Control Systems for Energy and Lighting Management in Buildings

To make the buildings more user-friendly and improve ecological inter-dependence, one of the first things the designers do is to make use of building automation. This establishes a centralized command that helps coordinate the working and improve the functionality of the building. Automation in building control extends to all aspects including lighting, ventilation, structural modifications, and more. Optimum lighting control solutions form one of the major aspects of the building automation.

Input and output controls

The building automation experts install sensors at strategic points in the building. By reading the manual output of these instruments, they are able to establish the necessity for controls. All the building environmental and design factors are operated by another set of sensors.

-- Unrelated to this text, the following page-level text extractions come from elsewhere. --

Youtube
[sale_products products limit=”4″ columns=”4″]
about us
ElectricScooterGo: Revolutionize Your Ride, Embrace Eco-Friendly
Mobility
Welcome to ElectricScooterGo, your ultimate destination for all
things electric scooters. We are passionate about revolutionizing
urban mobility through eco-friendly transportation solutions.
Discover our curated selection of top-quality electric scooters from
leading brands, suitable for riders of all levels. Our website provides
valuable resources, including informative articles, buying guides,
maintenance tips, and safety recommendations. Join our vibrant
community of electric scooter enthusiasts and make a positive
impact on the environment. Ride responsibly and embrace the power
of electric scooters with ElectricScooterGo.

A separate digital input indicates whether the device is working or has been put off. The various factors that would need control would include airflow switch, a current switch, relay contact, and the AC/DC signal. You could also use pulse type of digital inputs such as when you use one to count the number of pulses as in the case of a turbine flow meter.

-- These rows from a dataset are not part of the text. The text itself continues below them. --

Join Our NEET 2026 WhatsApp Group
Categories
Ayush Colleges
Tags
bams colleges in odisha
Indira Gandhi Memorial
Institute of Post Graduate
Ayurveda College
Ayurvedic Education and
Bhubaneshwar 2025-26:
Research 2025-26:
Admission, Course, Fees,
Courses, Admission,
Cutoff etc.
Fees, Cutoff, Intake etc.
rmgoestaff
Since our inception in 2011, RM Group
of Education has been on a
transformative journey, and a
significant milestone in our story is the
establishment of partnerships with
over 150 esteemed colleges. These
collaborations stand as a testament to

lighting control solutions with cellphone

Analog output controls find use in positioning a device or controlling its speed. An example is the variable frequency drive. Or, it could be a valve or damper actuator. You can see this in actual practice as the valve opening at 30ºC to release the steam and maintain the set point. One practical application of the variable frequency drive is the gradual ramping of the motor so that you avoid a hard start.

You can use digital outputs to open and close switches and relays so you can drive a load on command. You see this in the automatic ‘turn on’ of the park lights when the photo sensor indicates that it is dark. You could find the digital type of devices in use in various applications. One such is the energy meter that reads the power in the circuit.

Use of the controller

You can control devices commonly found in buildings with a controller.  This is a centrally located unit inside the building with an input and an output capability. For instance, using this, you can read and record the humidity, temperature, pressure, airflow, and many more such things. According to the need, you can vary the nature of the input and output to be analog or digital.

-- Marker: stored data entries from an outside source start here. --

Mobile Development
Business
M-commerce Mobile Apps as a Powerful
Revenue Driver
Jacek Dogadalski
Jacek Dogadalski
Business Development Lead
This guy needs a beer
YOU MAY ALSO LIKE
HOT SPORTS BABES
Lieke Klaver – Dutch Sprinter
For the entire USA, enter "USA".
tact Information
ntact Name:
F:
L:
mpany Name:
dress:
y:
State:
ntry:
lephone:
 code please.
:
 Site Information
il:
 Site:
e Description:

Controllers used in building automation falls into three categories. One is the Programmable Logic Controllers (PLCs) terminal unit controllers, and system or network controllers. You might have a stand-alone third-party system, say an air conditioner, which is integrated into the system grid.

Occupancy is the operating mode of the building automation. This means that the automation devices operate in one of the modes – Unoccupied, Morning Warm-up, and Night Setback. The aim is to provide comfortable lighting, ventilation, and facilities whenever the occupants want it. Temperature sensors, light sensitive diodes, and other similar devices help monitor the situation all the time. Lighting can be turned on or off on demand.